Exercise input:
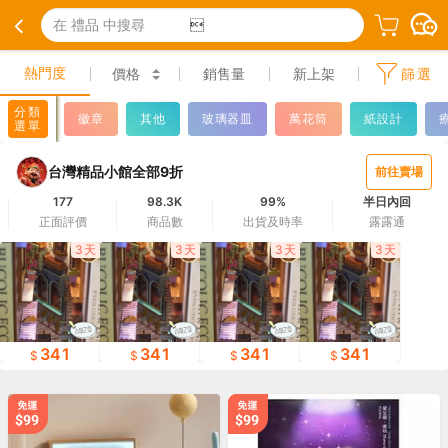
在 禮品 中搜尋

熱門度
價格
銷售量
新上架
篩選
分類
徽章
其他
玻璃器皿
萬花筒
紙設計
選單
台灣精品小館全部9折
前往賣場
177
98.3K
99%
半日內回
正面評價
商品數
出貨及時率
露露通
3天
3天
3天
3天
341
341
341
341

Problem description: Return the entries unchanged, save for the pictures, which do not belong in the copy.

Result for this exercise:
在 禮品 中搜尋

熱門度
價格
銷售量
新上架
篩選
分類
徽章
其他
玻璃器皿
萬花筒
紙設計
選單
台灣精品小館全部9折
前往賣場
177
98.3K
99%
半日內回
正面評價
商品數
出貨及時率
露露通
3天
3天
3天
3天
341
341
341
341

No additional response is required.